[Exercise objective] What are the lines from the top of the entries below through the line containing "community, and a"? Return them exactly, both ends included, without the pictures.

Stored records
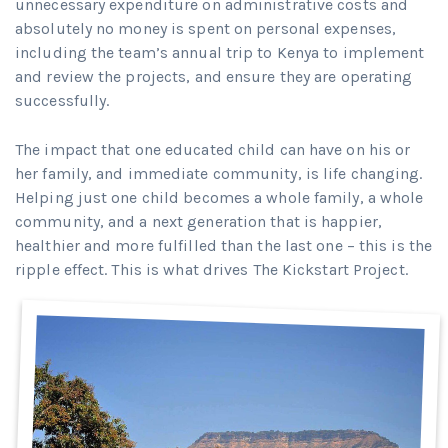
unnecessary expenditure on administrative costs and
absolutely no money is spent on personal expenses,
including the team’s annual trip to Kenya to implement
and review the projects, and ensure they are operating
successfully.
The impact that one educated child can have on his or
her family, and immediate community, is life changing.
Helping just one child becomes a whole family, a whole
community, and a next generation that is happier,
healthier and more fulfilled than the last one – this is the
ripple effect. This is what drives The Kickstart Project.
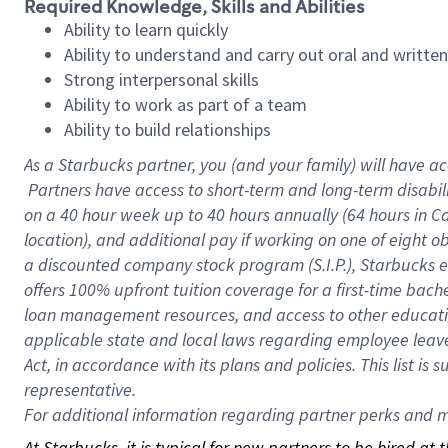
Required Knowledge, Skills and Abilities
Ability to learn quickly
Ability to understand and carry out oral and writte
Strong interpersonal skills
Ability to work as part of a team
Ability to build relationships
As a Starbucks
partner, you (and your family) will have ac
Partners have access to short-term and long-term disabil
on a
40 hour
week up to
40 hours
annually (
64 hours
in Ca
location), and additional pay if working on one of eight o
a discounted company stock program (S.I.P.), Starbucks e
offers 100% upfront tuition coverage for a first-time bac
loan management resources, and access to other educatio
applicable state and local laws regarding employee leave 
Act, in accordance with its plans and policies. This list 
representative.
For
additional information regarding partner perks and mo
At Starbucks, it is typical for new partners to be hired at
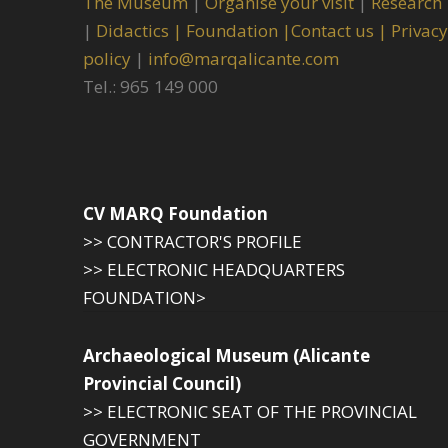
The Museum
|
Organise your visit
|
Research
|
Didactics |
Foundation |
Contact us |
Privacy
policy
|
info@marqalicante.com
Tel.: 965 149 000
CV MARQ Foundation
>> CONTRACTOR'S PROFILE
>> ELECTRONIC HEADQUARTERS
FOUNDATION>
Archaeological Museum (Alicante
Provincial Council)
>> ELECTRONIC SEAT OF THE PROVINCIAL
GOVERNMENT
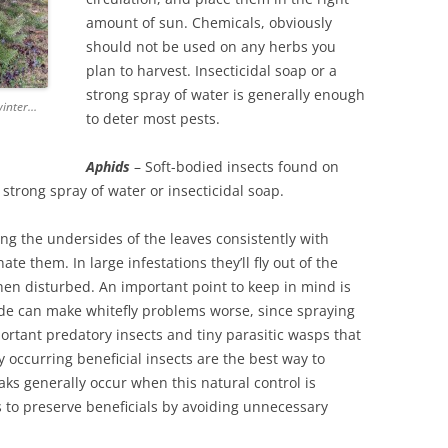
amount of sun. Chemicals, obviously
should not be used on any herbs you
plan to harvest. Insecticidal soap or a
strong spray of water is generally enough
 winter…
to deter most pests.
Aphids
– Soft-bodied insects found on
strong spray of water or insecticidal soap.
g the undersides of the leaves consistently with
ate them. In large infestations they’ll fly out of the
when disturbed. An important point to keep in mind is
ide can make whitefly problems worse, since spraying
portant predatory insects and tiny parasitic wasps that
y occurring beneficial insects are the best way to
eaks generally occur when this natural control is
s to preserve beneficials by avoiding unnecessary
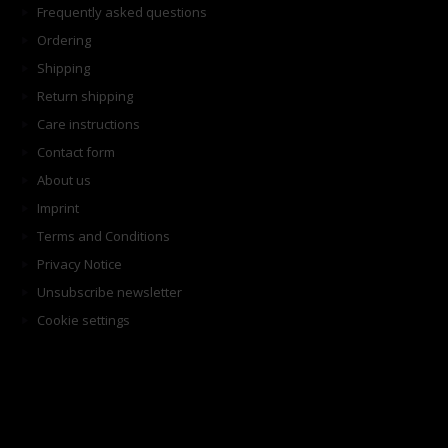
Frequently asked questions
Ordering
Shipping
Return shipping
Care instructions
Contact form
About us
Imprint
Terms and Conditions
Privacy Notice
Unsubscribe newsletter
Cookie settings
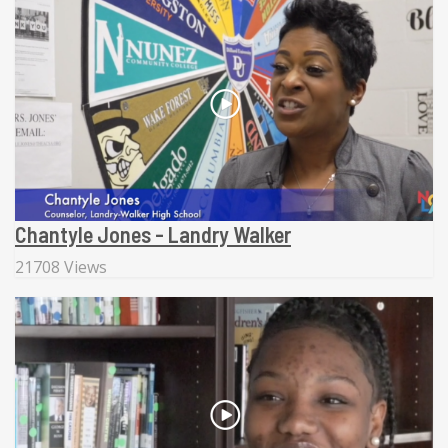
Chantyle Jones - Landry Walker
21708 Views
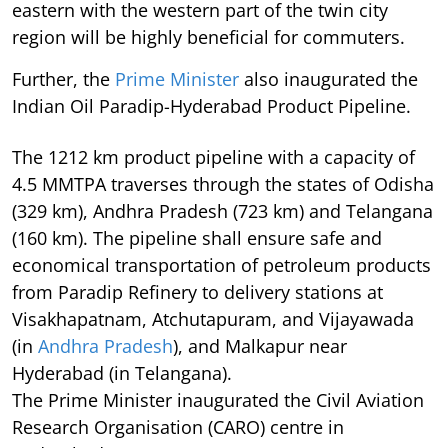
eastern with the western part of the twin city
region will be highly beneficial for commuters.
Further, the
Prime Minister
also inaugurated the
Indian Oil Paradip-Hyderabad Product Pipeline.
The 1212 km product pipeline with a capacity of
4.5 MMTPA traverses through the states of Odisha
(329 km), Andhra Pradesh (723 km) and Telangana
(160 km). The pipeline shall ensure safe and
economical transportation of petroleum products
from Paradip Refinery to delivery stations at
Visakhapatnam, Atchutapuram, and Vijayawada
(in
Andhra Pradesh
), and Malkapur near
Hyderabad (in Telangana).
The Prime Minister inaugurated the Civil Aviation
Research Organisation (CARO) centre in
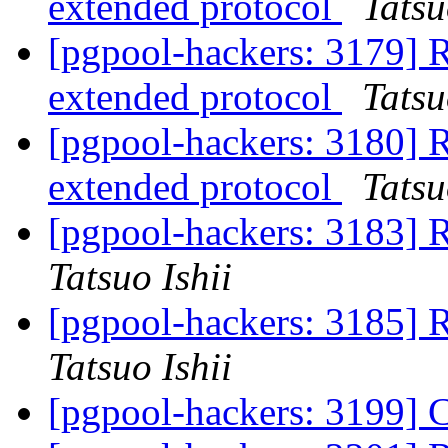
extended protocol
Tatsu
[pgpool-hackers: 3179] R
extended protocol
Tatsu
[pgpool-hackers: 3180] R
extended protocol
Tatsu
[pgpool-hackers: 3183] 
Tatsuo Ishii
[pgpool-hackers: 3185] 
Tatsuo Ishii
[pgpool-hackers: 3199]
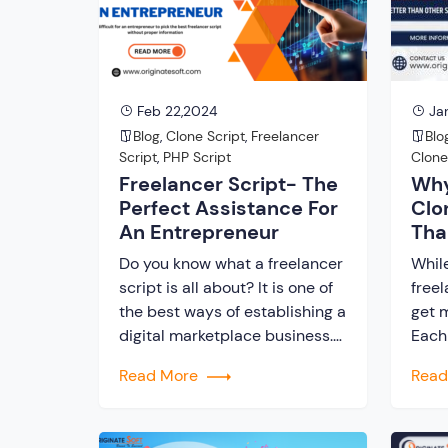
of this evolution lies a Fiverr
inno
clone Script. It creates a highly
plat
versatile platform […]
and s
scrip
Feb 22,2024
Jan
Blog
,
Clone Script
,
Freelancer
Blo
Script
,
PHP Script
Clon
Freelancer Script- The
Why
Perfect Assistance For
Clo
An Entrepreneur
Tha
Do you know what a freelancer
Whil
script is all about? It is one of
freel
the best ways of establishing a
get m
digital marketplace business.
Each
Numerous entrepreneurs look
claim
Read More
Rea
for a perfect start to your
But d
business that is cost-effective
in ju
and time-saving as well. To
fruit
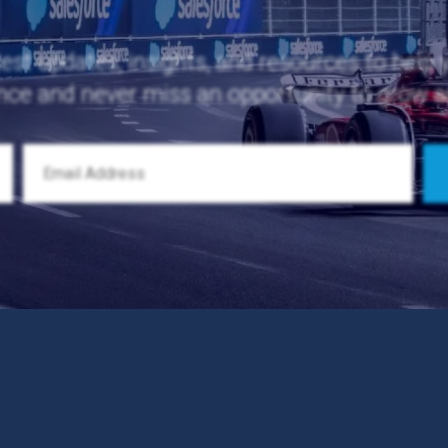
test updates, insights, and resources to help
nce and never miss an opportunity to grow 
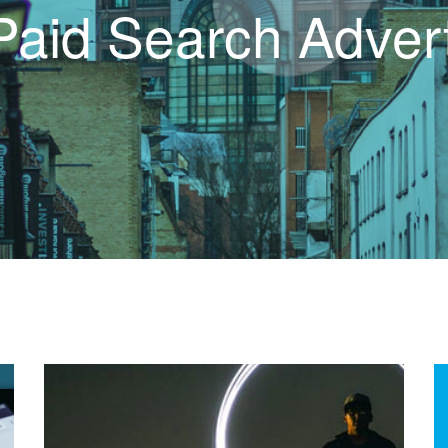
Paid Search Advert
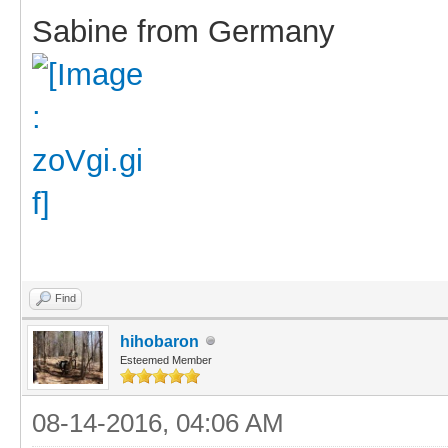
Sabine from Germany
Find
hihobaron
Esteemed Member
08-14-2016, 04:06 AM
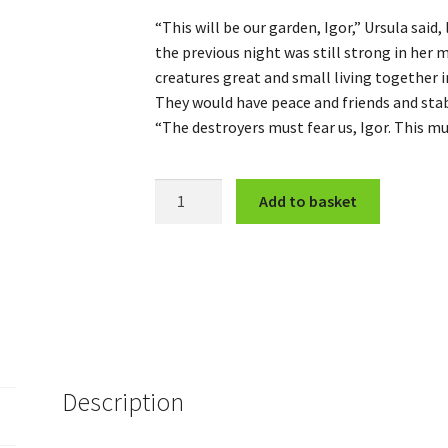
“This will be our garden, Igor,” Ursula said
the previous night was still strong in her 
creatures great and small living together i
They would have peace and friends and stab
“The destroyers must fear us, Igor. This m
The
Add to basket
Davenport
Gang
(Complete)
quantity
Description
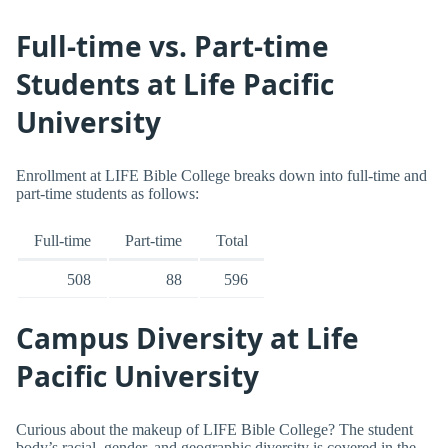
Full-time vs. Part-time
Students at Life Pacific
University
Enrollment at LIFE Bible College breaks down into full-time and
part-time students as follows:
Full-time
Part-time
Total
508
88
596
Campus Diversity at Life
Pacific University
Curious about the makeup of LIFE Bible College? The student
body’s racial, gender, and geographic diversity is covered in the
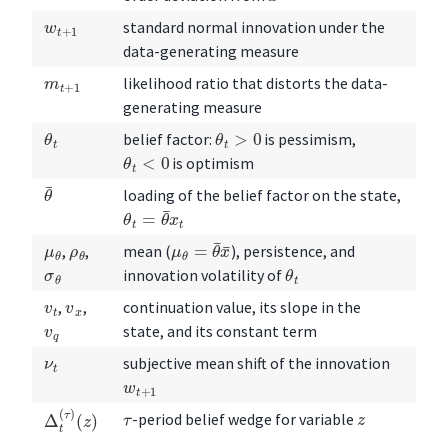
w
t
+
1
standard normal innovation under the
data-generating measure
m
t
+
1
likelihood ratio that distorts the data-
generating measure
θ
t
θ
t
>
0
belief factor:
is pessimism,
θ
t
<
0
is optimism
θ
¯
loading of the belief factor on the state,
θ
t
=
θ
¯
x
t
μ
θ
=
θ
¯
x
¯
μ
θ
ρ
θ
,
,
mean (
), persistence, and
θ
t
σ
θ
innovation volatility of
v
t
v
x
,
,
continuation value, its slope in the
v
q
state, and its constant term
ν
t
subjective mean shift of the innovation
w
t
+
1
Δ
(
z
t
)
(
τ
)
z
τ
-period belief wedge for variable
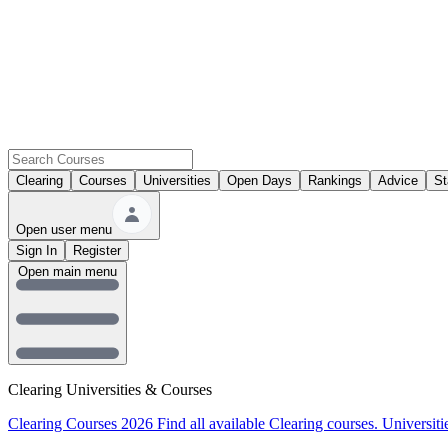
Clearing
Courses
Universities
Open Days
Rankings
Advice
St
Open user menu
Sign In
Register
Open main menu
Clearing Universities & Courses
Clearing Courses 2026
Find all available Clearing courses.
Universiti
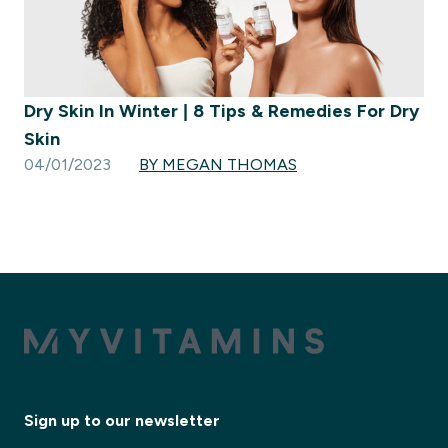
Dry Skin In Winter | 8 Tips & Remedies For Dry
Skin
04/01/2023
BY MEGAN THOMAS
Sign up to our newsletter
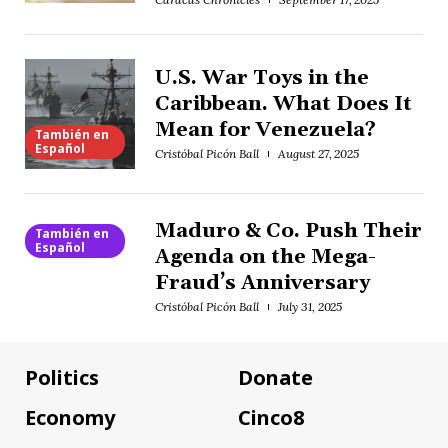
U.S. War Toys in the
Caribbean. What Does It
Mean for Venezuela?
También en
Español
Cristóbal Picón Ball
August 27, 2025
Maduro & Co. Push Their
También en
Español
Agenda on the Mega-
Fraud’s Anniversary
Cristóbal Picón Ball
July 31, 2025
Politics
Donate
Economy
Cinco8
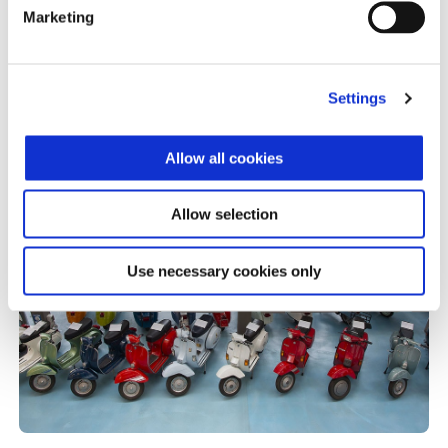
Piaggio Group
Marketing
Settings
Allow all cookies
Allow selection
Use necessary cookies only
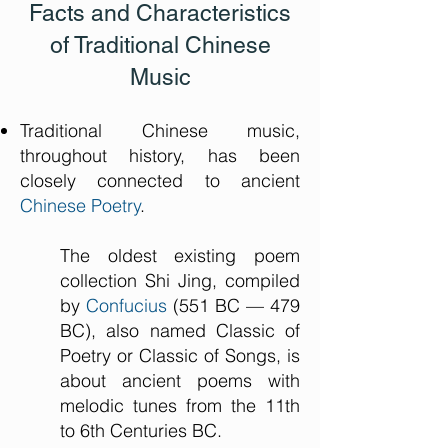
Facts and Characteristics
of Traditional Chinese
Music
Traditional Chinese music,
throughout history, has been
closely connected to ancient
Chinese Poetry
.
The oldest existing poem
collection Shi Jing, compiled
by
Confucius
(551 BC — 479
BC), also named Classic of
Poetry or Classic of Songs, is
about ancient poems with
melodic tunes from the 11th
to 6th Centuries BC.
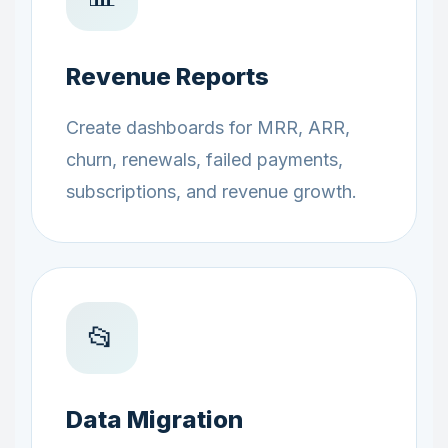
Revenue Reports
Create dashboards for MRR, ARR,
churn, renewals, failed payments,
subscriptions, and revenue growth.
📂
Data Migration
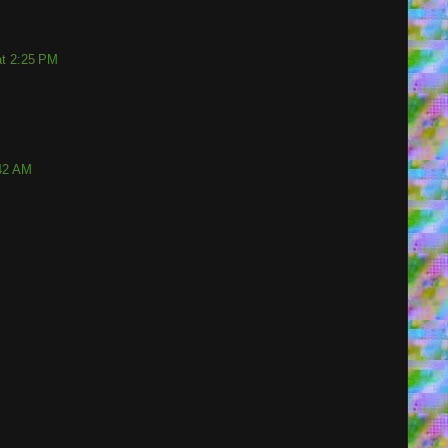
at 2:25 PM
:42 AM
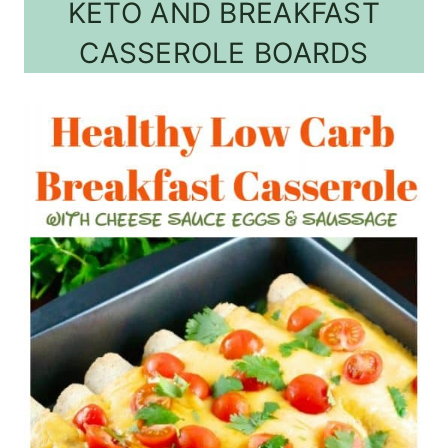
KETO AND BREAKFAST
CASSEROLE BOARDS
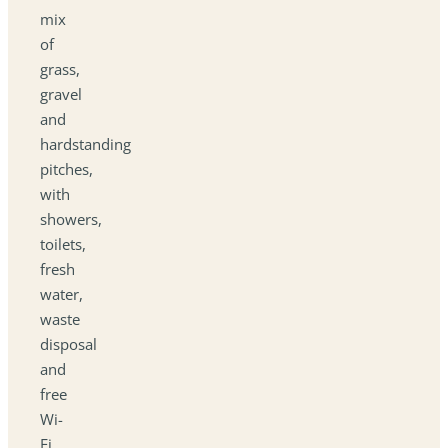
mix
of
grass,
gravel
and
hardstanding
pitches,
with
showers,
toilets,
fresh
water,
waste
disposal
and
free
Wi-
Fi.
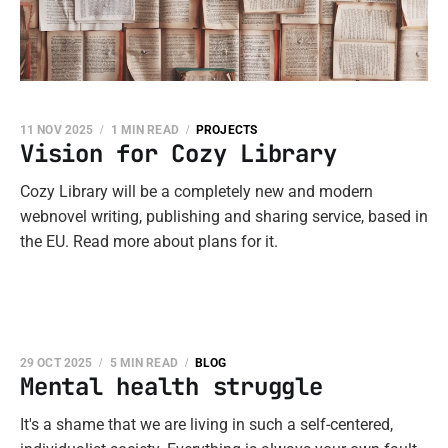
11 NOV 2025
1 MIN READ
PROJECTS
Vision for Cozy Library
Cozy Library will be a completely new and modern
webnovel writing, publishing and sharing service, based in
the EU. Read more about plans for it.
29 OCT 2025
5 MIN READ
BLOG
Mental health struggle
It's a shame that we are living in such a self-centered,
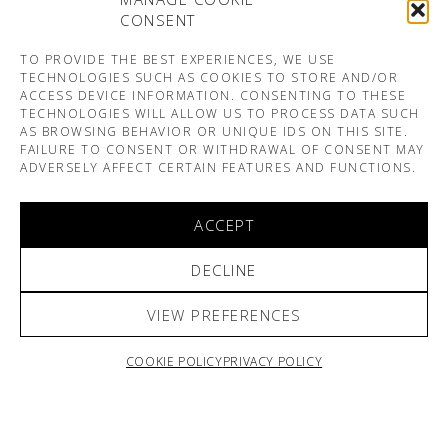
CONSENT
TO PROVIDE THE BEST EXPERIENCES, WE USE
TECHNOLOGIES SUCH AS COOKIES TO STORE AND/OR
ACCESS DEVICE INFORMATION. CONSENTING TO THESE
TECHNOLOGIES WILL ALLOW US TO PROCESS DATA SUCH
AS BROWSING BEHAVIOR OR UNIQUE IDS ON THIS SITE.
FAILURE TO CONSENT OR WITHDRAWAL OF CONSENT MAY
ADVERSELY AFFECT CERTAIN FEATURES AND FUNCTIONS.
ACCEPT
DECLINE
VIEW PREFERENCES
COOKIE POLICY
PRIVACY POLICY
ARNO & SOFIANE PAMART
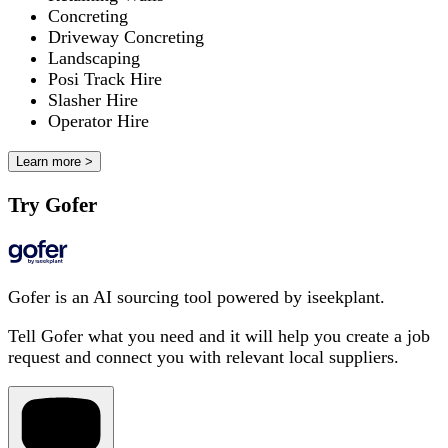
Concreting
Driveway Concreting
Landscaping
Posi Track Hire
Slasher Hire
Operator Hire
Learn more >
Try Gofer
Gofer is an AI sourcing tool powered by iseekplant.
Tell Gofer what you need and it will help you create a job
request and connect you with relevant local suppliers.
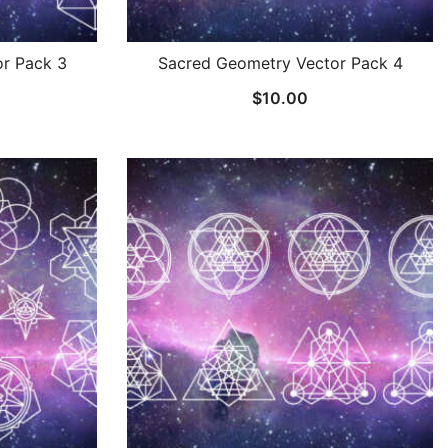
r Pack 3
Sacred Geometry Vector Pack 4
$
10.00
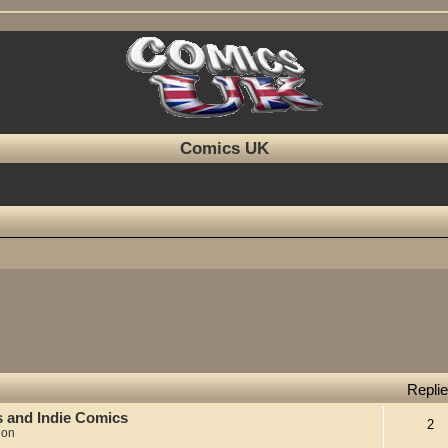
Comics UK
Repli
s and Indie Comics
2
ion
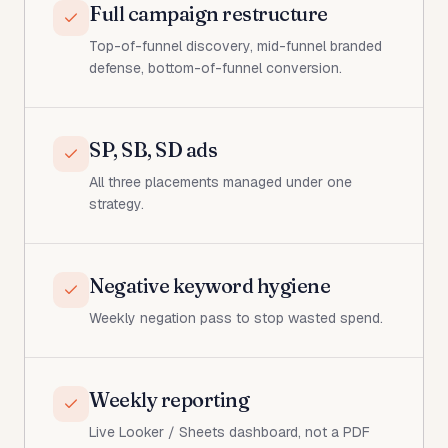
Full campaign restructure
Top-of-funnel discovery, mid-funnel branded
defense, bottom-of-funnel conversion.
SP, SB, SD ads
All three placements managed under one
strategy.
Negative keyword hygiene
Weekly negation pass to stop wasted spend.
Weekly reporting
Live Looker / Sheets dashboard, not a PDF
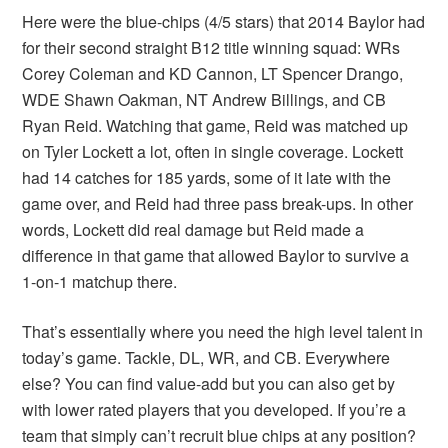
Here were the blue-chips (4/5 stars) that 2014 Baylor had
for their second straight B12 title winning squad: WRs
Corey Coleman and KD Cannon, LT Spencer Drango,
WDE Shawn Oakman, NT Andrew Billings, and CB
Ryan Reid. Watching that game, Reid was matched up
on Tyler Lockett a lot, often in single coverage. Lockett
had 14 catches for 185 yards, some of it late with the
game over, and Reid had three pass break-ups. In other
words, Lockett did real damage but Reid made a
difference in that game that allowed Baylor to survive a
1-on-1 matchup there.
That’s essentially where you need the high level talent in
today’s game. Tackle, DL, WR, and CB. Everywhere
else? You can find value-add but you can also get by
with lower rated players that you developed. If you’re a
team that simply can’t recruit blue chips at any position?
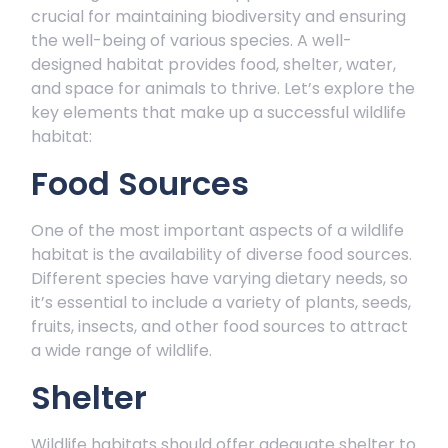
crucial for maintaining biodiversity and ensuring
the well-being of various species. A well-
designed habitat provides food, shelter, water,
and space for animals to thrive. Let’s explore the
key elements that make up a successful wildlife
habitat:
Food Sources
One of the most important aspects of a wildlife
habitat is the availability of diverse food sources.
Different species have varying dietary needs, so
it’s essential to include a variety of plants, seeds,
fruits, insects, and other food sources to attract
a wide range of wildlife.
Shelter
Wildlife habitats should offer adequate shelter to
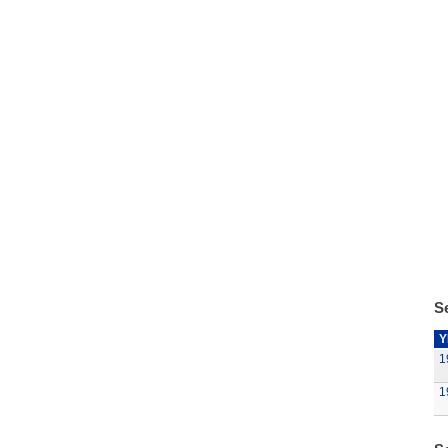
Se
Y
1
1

[Written solution]
unnecessary expenditure on administrative costs and
absolutely no money is spent on personal expenses,
including the team’s annual trip to Kenya to implement
and review the projects, and ensure they are operating
successfully.
The impact that one educated child can have on his or
her family, and immediate community, is life changing.
Helping just one child becomes a whole family, a whole
community, and a next generation that is happier,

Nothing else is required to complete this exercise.